Mantan Wakil Ketua Pansus RUU Desa itu menambahkan ada tiga entitas yaitu Negara, korporasi dan Komunitas. “Negara itu pendekatannya formalis. Sehingga yang terjadi high cost low impact. Korporasi, pendekatannya cost efisiency. Sementara komunitas: low cost high impact,” jelas Budiman. UU Desa bisa terwujud karena dengan dua pendekatan yaitu kedua dan ketiga. Pendekatan ini memadukan teori mesin pertumbuhan dan pemerataan.
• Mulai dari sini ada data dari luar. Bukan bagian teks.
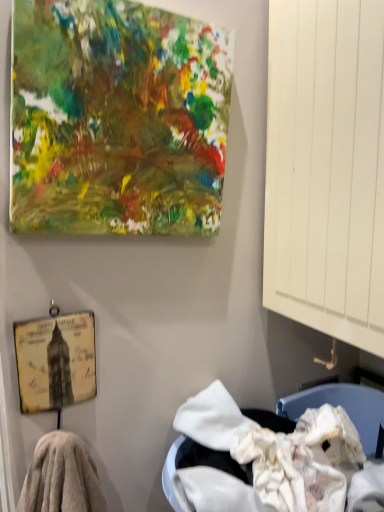 Question: From the image's perspective, is fuzzy towel at lower left on top of yellowed paper picture frame at lower left?

Choices:
 (A) no
 (B) yes

Answer: (A)

Question: From a real-world perspective, is fuzzy towel at lower left physically above yellowed paper picture frame at lower left?

Choices:
 (A) no
 (B) yes

Answer: (A)

Question: Is fuzzy towel at lower left to the right of yellowed paper picture frame at lower left from the viewer's perspective?

Choices:
 (A) no
 (B) yes

Answer: (B)

Question: Is yellowed paper picture frame at lower left surrounded by fuzzy towel at lower left?

Choices:
 (A) yes
 (B) no

Answer: (B)

Question: Is fuzzy towel at lower left bigger than yellowed paper picture frame at lower left?

Choices:
 (A) no
 (B) yes

Answer: (B)

Question: Does fuzzy towel at lower left appear on the left side of yellowed paper picture frame at lower left?

Choices:
 (A) yes
 (B) no

Answer: (B)

Question: Is abstract multicolored canvas at upper left outside of yellowed paper picture frame at lower left?

Choices:
 (A) no
 (B) yes

Answer: (B)

Question: Is abstract multicolored canvas at upper left aimed at yellowed paper picture frame at lower left?

Choices:
 (A) yes
 (B) no

Answer: (B)

Question: From the image's perspective, is abstract multicolored canvas at upper left located beneath yellowed paper picture frame at lower left?

Choices:
 (A) yes
 (B) no

Answer: (B)

Question: Would you say abstract multicolored canvas at upper left is a long distance from yellowed paper picture frame at lower left?

Choices:
 (A) yes
 (B) no

Answer: (B)

Question: Can you confirm if abstract multicolored canvas at upper left is thinner than yellowed paper picture frame at lower left?

Choices:
 (A) no
 (B) yes

Answer: (A)

Question: Is abstract multicolored canvas at upper left further to camera compared to yellowed paper picture frame at lower left?

Choices:
 (A) no
 (B) yes

Answer: (A)

Question: Does yellowed paper picture frame at lower left have a lesser width compared to abstract multicolored canvas at upper left?

Choices:
 (A) yes
 (B) no

Answer: (A) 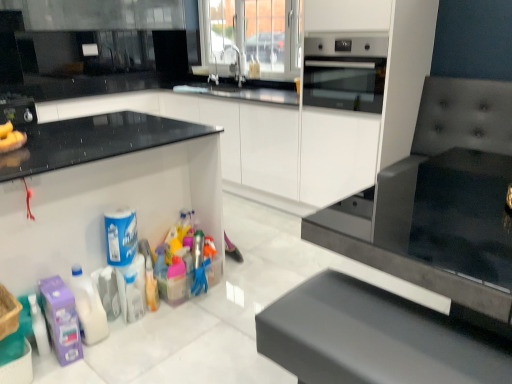 Question: Considering the positions of brushed metal toaster at left and translucent plastic bottle at lower left in the image, is brushed metal toaster at left wider or thinner than translucent plastic bottle at lower left?

Choices:
 (A) wide
 (B) thin

Answer: (A)

Question: Is brushed metal toaster at left in front of or behind translucent plastic bottle at lower left in the image?

Choices:
 (A) behind
 (B) front

Answer: (A)

Question: Based on their relative distances, which object is farther from the blue plastic canister at lower left, which is the 3th cleaning product from left to right?

Choices:
 (A) stainless steel oven at upper right
 (B) white glossy cabinet at center, which is the 2th cabinetry in front-to-back order
 (C) silver metallic faucet at upper center, which is the 2th faucet from right to left
 (D) purple matte cleaning product at lower left, which is the 4th cleaning product from right to left
 (E) brushed metal toaster at left

Answer: (C)

Question: Estimate the real-world distances between objects in this image. Which object is closer to the white glossy cabinet at center, which is the 2th cabinetry in front-to-back order?

Choices:
 (A) silver metallic faucet at upper center, which is the 2th faucet from left to right
 (B) translucent plastic bottle at lower left
 (C) purple matte cleaning product at lower left, which is the 4th cleaning product from right to left
 (D) blue plastic canister at lower left, which appears as the second cleaning product when viewed from the right
 (E) silver metallic faucet at upper center, the first faucet in the left-to-right sequence

Answer: (A) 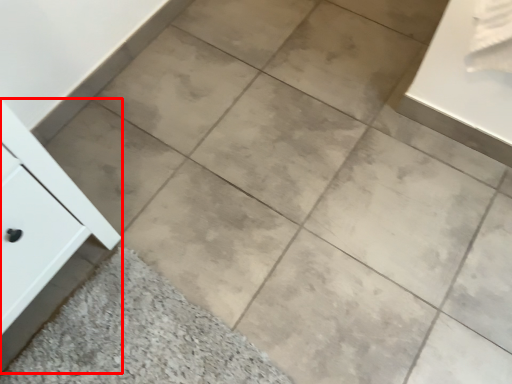 Question: Observing the image, what is the correct spatial positioning of cabinetry (annotated by the red box) in reference to ceramic tile?

Choices:
 (A) right
 (B) left

Answer: (B) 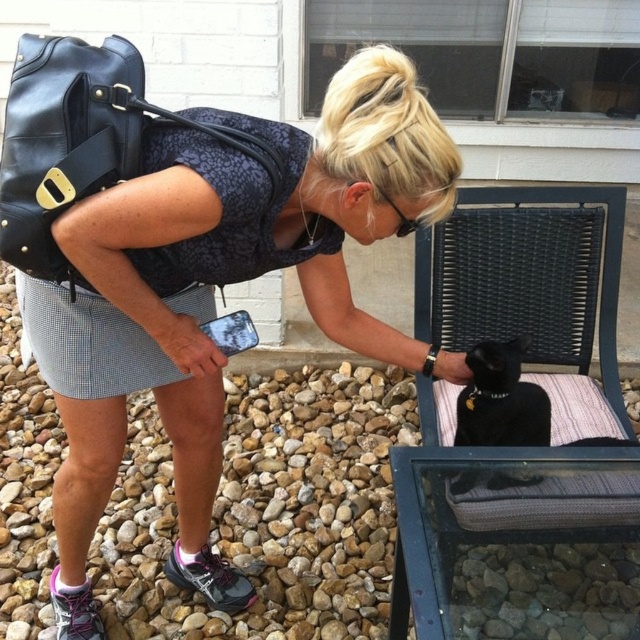 Based on the coordinates provided in the description, where is the black woven fabric folding chair at lower right located in the image?

The black woven fabric folding chair at lower right is located at point (522, 448) in the image.

You are a delivery person who needs to place a package on the ground near the matte black purse at upper left. According to the coordinates provided, where should you place the package relative to the purse?

The matte black purse at upper left is located at coordinates point (220, 285), so you should place the package near that position.

You are a delivery person who needs to place a small package on either the matte black purse at upper left or the black matte fur cat at lower right. Which object can the package be placed on without exceeding its surface area?

The matte black purse at upper left is bigger than the black matte fur cat at lower right, so the small package can be placed on the matte black purse at upper left without exceeding its surface area. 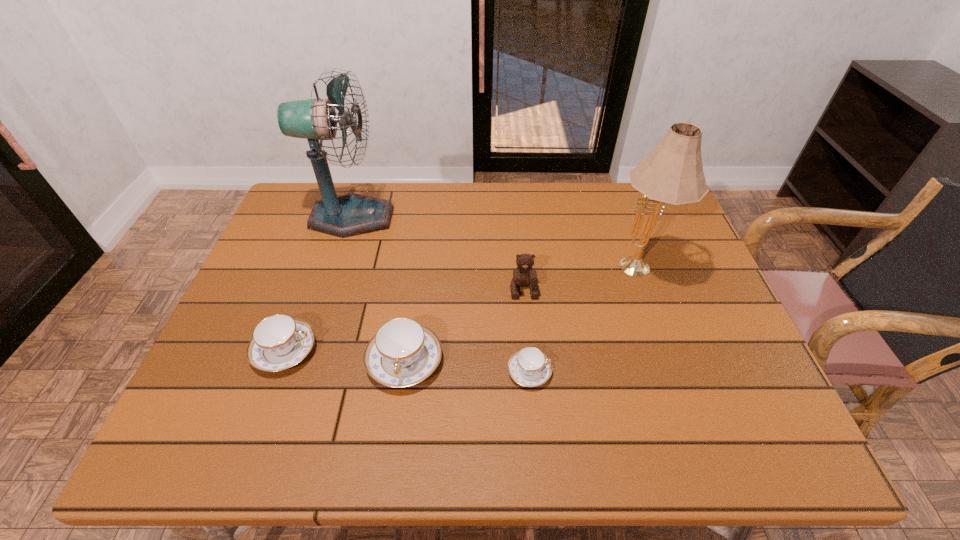 Please point a free position for a teacup on the right. Please provide its 2D coordinates. Your answer should be formatted as a tuple, i.e. [(x, y)], where the tuple contains the x and y coordinates of a point satisfying the conditions above.

[(659, 383)] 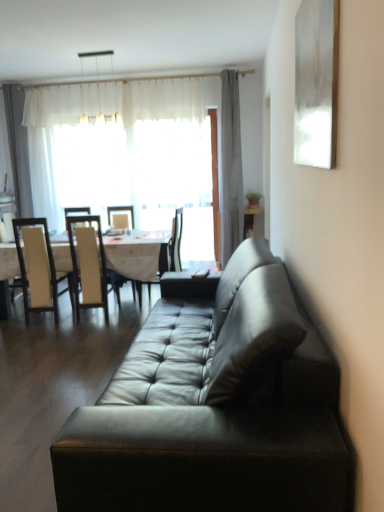 Question: Is leather couch at center positioned in front of gray fabric curtain at upper center?

Choices:
 (A) yes
 (B) no

Answer: (A)

Question: Considering the relative sizes of leather couch at center and gray fabric curtain at upper center in the image provided, is leather couch at center smaller than gray fabric curtain at upper center?

Choices:
 (A) yes
 (B) no

Answer: (B)

Question: Considering the relative sizes of leather couch at center and gray fabric curtain at upper center in the image provided, is leather couch at center thinner than gray fabric curtain at upper center?

Choices:
 (A) no
 (B) yes

Answer: (A)

Question: Is leather couch at center located outside gray fabric curtain at upper center?

Choices:
 (A) yes
 (B) no

Answer: (A)

Question: From the image's perspective, is leather couch at center located beneath gray fabric curtain at upper center?

Choices:
 (A) yes
 (B) no

Answer: (A)

Question: Is leather couch at center far from gray fabric curtain at upper center?

Choices:
 (A) no
 (B) yes

Answer: (B)

Question: Is leather couch at center positioned with its back to white leather chair at left, which ranks as the second chair in left-to-right order?

Choices:
 (A) yes
 (B) no

Answer: (B)

Question: Can you confirm if leather couch at center is smaller than white leather chair at left, which ranks as the second chair in left-to-right order?

Choices:
 (A) no
 (B) yes

Answer: (A)

Question: Could you tell me if leather couch at center is facing white leather chair at left, marked as the 2th chair in a right-to-left arrangement?

Choices:
 (A) yes
 (B) no

Answer: (B)

Question: Is leather couch at center located outside white leather chair at left, which ranks as the second chair in left-to-right order?

Choices:
 (A) yes
 (B) no

Answer: (A)

Question: Is leather couch at center positioned in front of white leather chair at left, marked as the 2th chair in a right-to-left arrangement?

Choices:
 (A) no
 (B) yes

Answer: (B)

Question: Is leather couch at center at the left side of white leather chair at left, which ranks as the second chair in left-to-right order?

Choices:
 (A) yes
 (B) no

Answer: (B)

Question: Is white sheer curtain at upper left far away from leather couch at center?

Choices:
 (A) no
 (B) yes

Answer: (B) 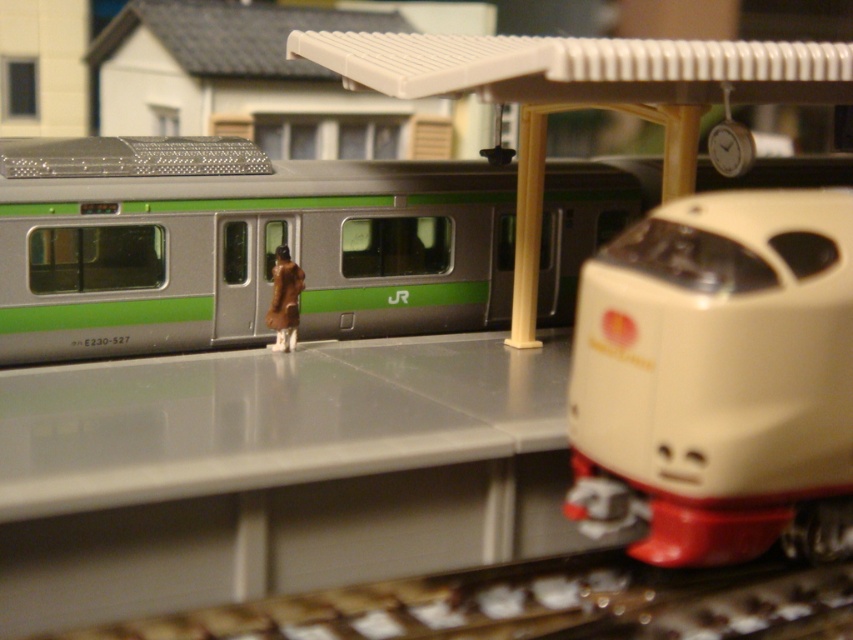 Question: Among these points, which one is farthest from the camera?

Choices:
 (A) (281, 291)
 (B) (490, 292)

Answer: (B)

Question: Is metallic silver train at center above brown fur coat at center?

Choices:
 (A) no
 (B) yes

Answer: (B)

Question: Estimate the real-world distances between objects in this image. Which object is closer to the brown fur coat at center?

Choices:
 (A) beige plastic train at center
 (B) metallic silver train at center

Answer: (B)

Question: Does beige plastic train at center lie behind brown fur coat at center?

Choices:
 (A) yes
 (B) no

Answer: (B)

Question: Based on their relative distances, which object is nearer to the brown fur coat at center?

Choices:
 (A) beige plastic train at center
 (B) metallic silver train at center

Answer: (B)

Question: Does metallic silver train at center have a lesser width compared to beige plastic train at center?

Choices:
 (A) yes
 (B) no

Answer: (B) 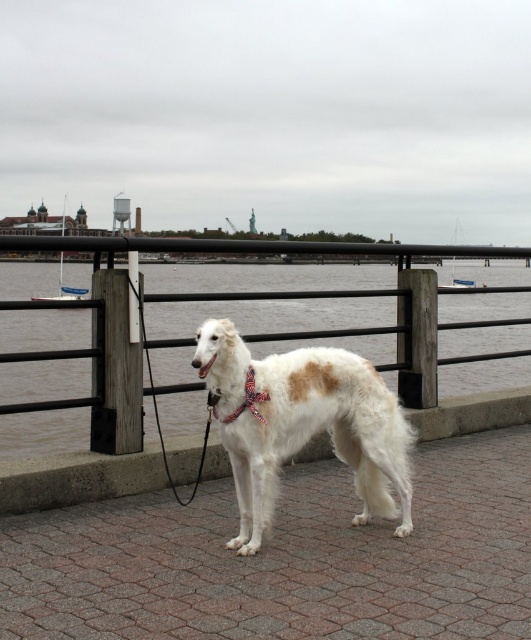 You are standing at the edge of the waterfront promenade and want to walk to the white brick pavement at center. According to the coordinates provided, in which direction should you move relative to your current position?

The white brick pavement at center is located at coordinates point (x=286, y=557). Since the x and y coordinates are both greater than 0.5, you should move forward and to the right to reach it.

You are standing on the waterfront promenade and want to walk from the dog to the distant boat. Which point should you step on first, point (244, 627) or point (261, 392)?

You should step on point (244, 627) first because it is closer to the viewer than point (261, 392), so it is on the path towards the distant boat.

You are standing on the white brick pavement at center. What are the coordinates of the point where you are standing?

The coordinates of the white brick pavement at center are at point (x=286, y=557). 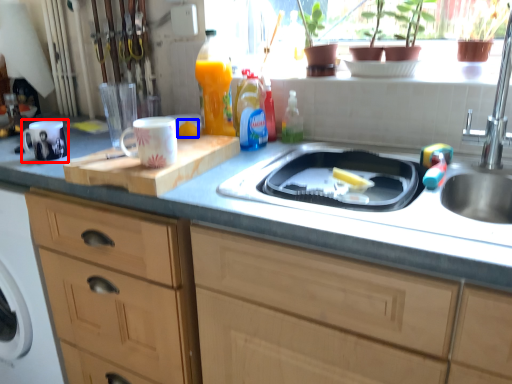 Question: Which object is closer to the camera taking this photo, mug (highlighted by a red box) or food (highlighted by a blue box)?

Kepada pegiat desa Budiman mengajak untuk lebih meningkatkan tak sekadar menggunakan jejaring sosial. “Jejaring social mungkin sudah banyak dan besar. Namun kurang efektif. Cara mengefektufkan adalah dengan menjadi pemegang tanda tangan / kuasa. Mari menjadi anggota DPR/DPRD, pejabat publik sampai kepala desa,” kata bakal caleg PDI Perjuangan untuk dapil Ngawi, Magetan dan Pacitan ini. Bagi Budiman, UU Desa bukan sekadar pemberdayaan tapi pemberkuasaan rakyat. To put good people in power. To put progresive people to power. UU Desa adalah Game changer.
Arie Sudjito ( Pengasuh SMT), menegaskan Menteri Desa (saat ini) itu tidak mengerti UU Desa. Menteri terlalu korporatif. Kegiatan sarasehan Gotongroyong meluruskan desa ini mengingatkan bahwa desa tak hanya problem masalah administrasi. Kita butuh kepala-kepala desa progresif. Kepala desa tak harus Roh di balik angka.Karena itu desa harus didampingi orang desa sendiri. Selama ini bottle neck UU Desa itu kabupaten. Ari Djito juga mencatat bahwa UU Desa jauh lebih baik dari PNPM. Dirinya juga melihat Presiden Jokowi mempunyai Nawacita tetapi birokrasi kurang ke arah sana.
Sutoro Eko (STPMD ‘APMD’) mencatat keberhasilan desa di Kabupaten Kebumen Jawa Tengah itu karena ada dua kata kunci: konsolidasi dan negosiasi. UU Desa merupakan kemenangan sementara atas kolonialisasi. Sebelum ada UU Desa Pangrehprojo dulu berkuasa lebih sekarang mengatur lebih. Ke depan, gotongroyong harus dimaknai sebagai konsolidasi untuk merebut akses dan asset demi kepentingan desa. Warga desa harus diradikalisasi. Radikal untuk merebut aset. Terkait banyaknya regulasi tentang desa, Sutoro Eko mengatakan, semakin banyak regulasi makin banyak jebakan. Karena itu, sekarang yang dilakukan di desa adalah resisten. Mereka “Nggih nggih nggak kepanggih”. Sarasehan ini mengingatkan untuk menguatkan lagi konsolidasi dan negoisasi.